„Wer aus Niederlagen nichts lernt, rennt Siegen ewig hinterher“

Der frühere Mercedes-Benz-Motorsportchef Norbert Haug zieht Lehren aus dem Motorsport für das Geschäftsleben

Wie erreicht man immer wieder aufs Neue die Pole-Position – ob im Rennsport oder im Geschäftsleben? Einer, der es wissen muss, ist Norbert Haug. 22 Jahre lang war er Motorsportchef von Mercedes-Benz. Unter seiner Führung gewann Mercedes mit seinen Partnerteams zwischen 1998 und 2009 insgesamt vier Formel-1-Fahrer- und zwei Konstrukteurs-Weltmeistertitel. Von über 900 Rennen in allen wichtigen Motorsport-Kategorien holte Mercedes unter seiner Leitung über 400 Siege, davon mehr als 80 in der Formel 1 und über 140 in der DTM. Beim jährlichen Vertriebs-Kick-off von Zeppelin, das diesmal am legendären Nürburgring stattfand, war Norbert Haug der Stargast. Er reichte seine Tipps weiter, etwa wie es gelingt, Siege zu erzielen und die führende Position zu verteidigen. Mit ihm unterhielt sich im Vorfeld Fred Cordes, Vorsitzender der Geschäftsführung bei Zeppelin Baumaschinen, über Parallelen zwischen Motorsport und Vertrieb. 

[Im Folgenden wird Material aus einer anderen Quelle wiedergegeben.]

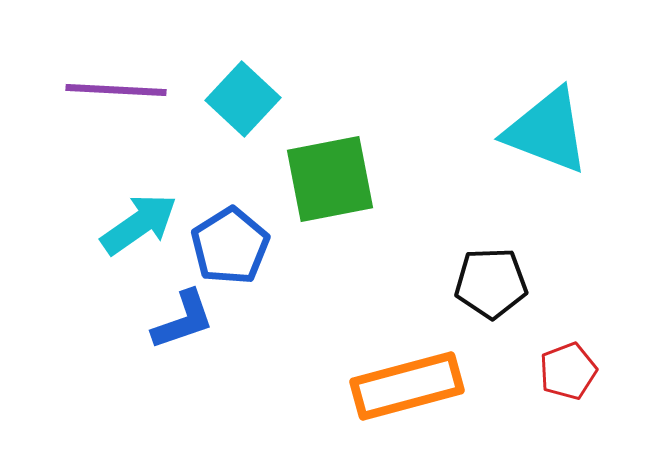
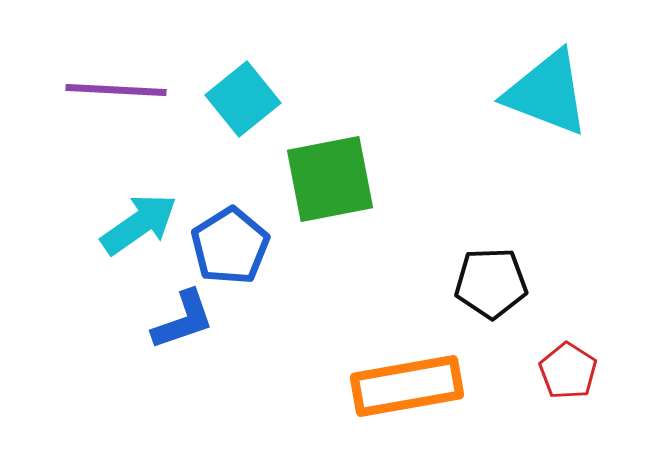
cyan square: rotated 8 degrees clockwise
cyan triangle: moved 38 px up
red pentagon: rotated 18 degrees counterclockwise
orange rectangle: rotated 5 degrees clockwise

Norbert Haug und Fred Cordes
Norbert Haug (links), der ehemalige Motorsportchef von Mercedes-Benz, erklärte Fred Cordes (rechts), Vorsitzender der Geschäftsführung bei Zeppelin Baumaschinen, die Basis für Erfolg: „Bei Siegen ist unbändige Freude sehr wichtig – aber dabei auf dem Boden zu bleiben ist noch wichtiger. Ein stetes Hinterfragen, das in ein permanentes Verbesserungsprogramm mündet, ist die Basis.“ Fotos: Zeppelin/Sabine Gassner

FRED CORDES: Welche besonderen Höhepunkte Ihrer Karriere verbinden Sie mit der Rennstrecke des Nürburgrings, dem Ort des Zeppelin Vertriebs-Kick-off?

NORBERT HAUG: Der Nürburgring ist die Mutter aller Rennstrecken. Keine ist schöner, keine länger, keine anspruchsvoller als die Nürburgring Nordschleife. Ich erinnere mich sehr gerne an Siege in der DTM und in der Formel 1 und auch an 24-Stunden-Rennen hier als aktiver Rennfahrer. Wer Motorsport liebt, liebt den Nürburgring.

FRED CORDES: Wann haben Sie zuletzt in einem Rennauto gesessen und dessen Steuerung übernommen?

NORBERT HAUG: Sehr selten, seit ich 2013 bei Mercedes- Benz nach 22 Jahren meine Zeit als Motorsportchef beendet habe. Zuvor fuhr ich zahlreiche Rennfahrzeuge, sowohl in meiner Zeit als Journalist, als auch danach in meiner Mercedes-Zeit und dabei sogar die legendären Silberpfeile aus den 30er- und 50er-Jahren, was ein besonderer Genuss war.

FRED CORDES: Wie muss eine perfekte Rennstrecke beschaffen sein, damit diese für Fahrer beherrschbar ist und zugleich für Zuschauer spannend bleibt?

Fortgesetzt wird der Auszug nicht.